Sunrise over Diamond Head, as seen from the 10th floor of our Waikiki hotel.
Entrance to Diamond Head now requires a timed entry ticket for non-residents; our taxi drops us in a staging area outside the park and we walk in through this tunnel.
The lower slopes of the bowl (it's a tuff cone, not a true volcanic crater, and at "just" 300,000 years old it's much younger than the rest of the island) are heavily vegetated and don't offer many photo opportunities. Once you clear the vegetation, though, the views begin to open up.
Views from the top are good in all directions. It's easy enough to see from up here why there are gaps in the suburban development pattern. Nearly every square foot of usable land has been developed by now, at least for many miles from Honolulu.
I've never before seen a blue STOP sign. In fact I still haven't: this one's on the longer route back to the hotel and I've taken the shorter option. My wife captured this image.
Just as I arrive back at the hotel I get a shot of a bird I've seen several times but never in a situation to catch a photo. It's a Brazilian cardinal; not really a cardinal at all, it and its yellow-beaked relative are members of the tanager family.

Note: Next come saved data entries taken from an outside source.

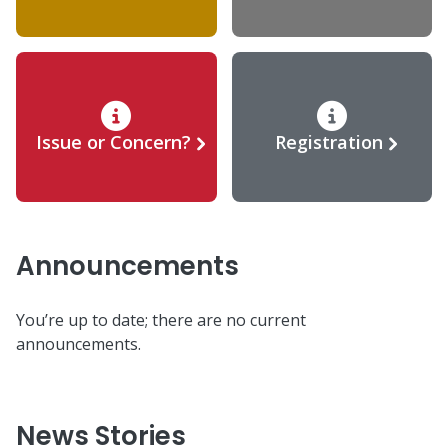
Issue or Concern?
Registration
Announcements
You’re up to date; there are no current
announcements.
News Stories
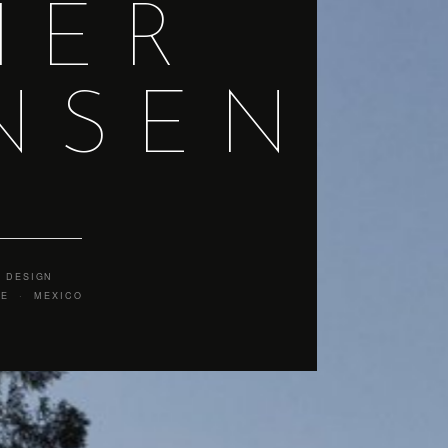
IER
NSEN
 DESIGN
CE · MEXICO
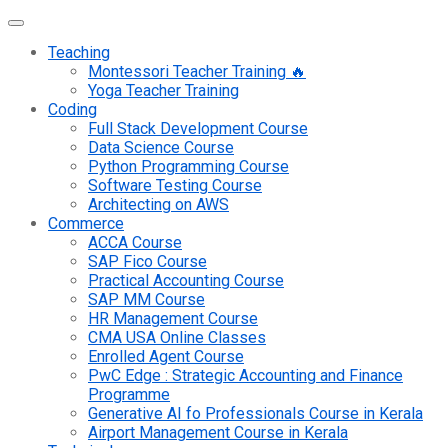
Teaching
Montessori Teacher Training 🔥
Yoga Teacher Training
Coding
Full Stack Development Course
Data Science Course
Python Programming Course
Software Testing Course
Architecting on AWS
Commerce
ACCA Course
SAP Fico Course
Practical Accounting Course
SAP MM Course
HR Management Course
CMA USA Online Classes
Enrolled Agent Course
PwC Edge : Strategic Accounting and Finance
Programme
Generative AI fo Professionals Course in Kerala
Airport Management Course in Kerala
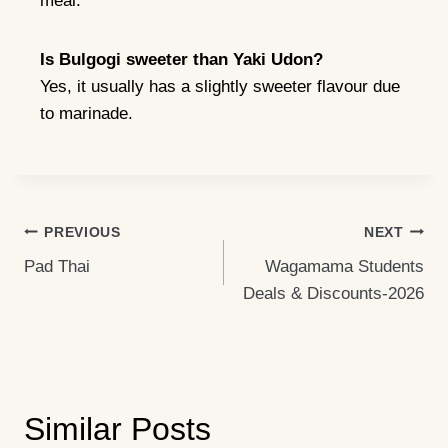
meal.
Is Bulgogi sweeter than Yaki Udon?
Yes, it usually has a slightly sweeter flavour due
to marinade.
Post
PREVIOUS
NEXT
Pad Thai
Wagamama Students
Navigation
Deals & Discounts-2026
Similar Posts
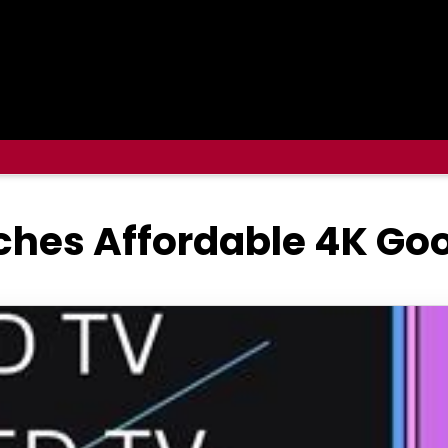
ches Affordable 4K Go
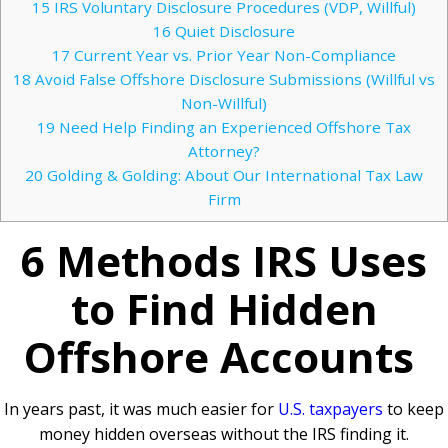
15
IRS Voluntary Disclosure Procedures (VDP, Willful)
16
Quiet Disclosure
17
Current Year vs. Prior Year Non-Compliance
18
Avoid False Offshore Disclosure Submissions (Willful vs
Non-Willful)
19
Need Help Finding an Experienced Offshore Tax
Attorney?
20
Golding & Golding: About Our International Tax Law
Firm
6 Methods IRS Uses
to Find Hidden
Offshore Accounts
In years past, it was much easier for
U.S. taxpayers
to keep
money hidden overseas without the IRS finding it.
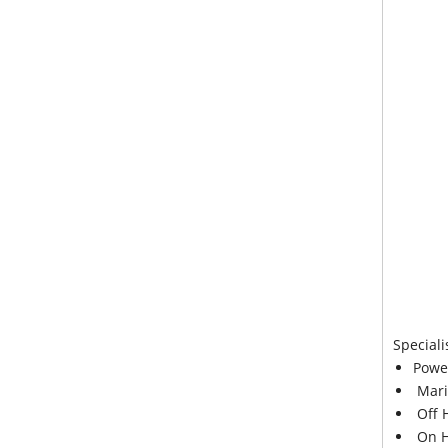
Speciali
Powe
Mari
Off 
On H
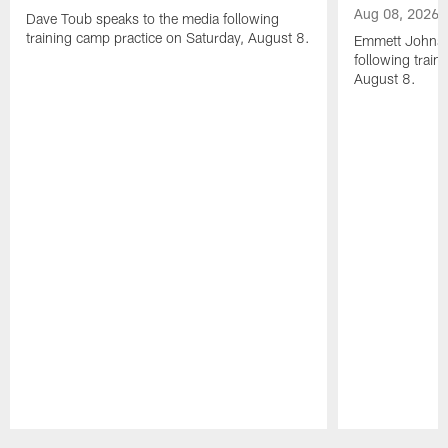
Aug 08, 2026
Dave Toub speaks to the media following
training camp practice on Saturday, August 8.
Emmett Johnso
following train
August 8.
Pause
Play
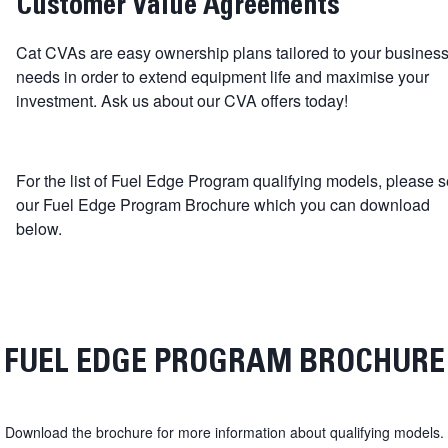
Customer Value Agreements
Cat CVAs are easy ownership plans tailored to your busines
needs in order to extend equipment life and maximise your
investment. Ask us about our CVA offers today!
For the list of Fuel Edge Program qualifying models, please 
our Fuel Edge Program Brochure which you can download
below.
FUEL EDGE PROGRAM BROCHURE
Download the brochure for more information about qualifying models.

They look very similar but this species has a crest where the yellow-beaked one doesn't. And the beak's a different color, now that I think about it.
After lunch our taxi returns and whisks us off to Pearl Harbor, where of course we'll see the U.S.S. Arizona Memorial. In fact that's about all we'll have time to see, at least in detail. The rest of the place (U.S.S. Missouri, U.S.S. Bowfin, etc.) will have to wait for another time.
While waiting for our entry time to come around we visit the collection of artifacts next to the Visitor's Center. There's a short film that details the attack per se but doesn't cover any of the politics and diplomacy that preceded it. That's probably just as well: sticking to the well-documented attack is far less likely to be controversial.
Tucked away in a corner, though, I find a display case dedicated to the experiences of a Japanese-American citizen of Honolulu, and in fact a serviceman at the time of the attack. It's good to see recognition of this aspect: the immediate hatred from the whites, the knee-jerk reactions of the President and Congress, and the long-lasting after-effects those reactions have had.
Finally our time arrives and we board the boat that ferries across to the ruins of the Arizona. We're reminded that it's a war grave, and asked to bear ourselves accordingly. At the far end of the interior we see the wall on which are inscribed the names of all the sailors and Marines killed on and entombed in the ship. There are over 900 of them, and it's sobering to reflect on that.
Approaching the Arizona memorial. Its arced top is an abstraction of the progress of the war in the Pacific: high points at the beginning and end, harder going in the middle.
Aha! Another bird bagged, on the grounds outside the Visitor's Center: the Java sparrow. I'd been seeing them, but as with others never at a moment when I could catch them with the camera. This blurry image is the best I could get.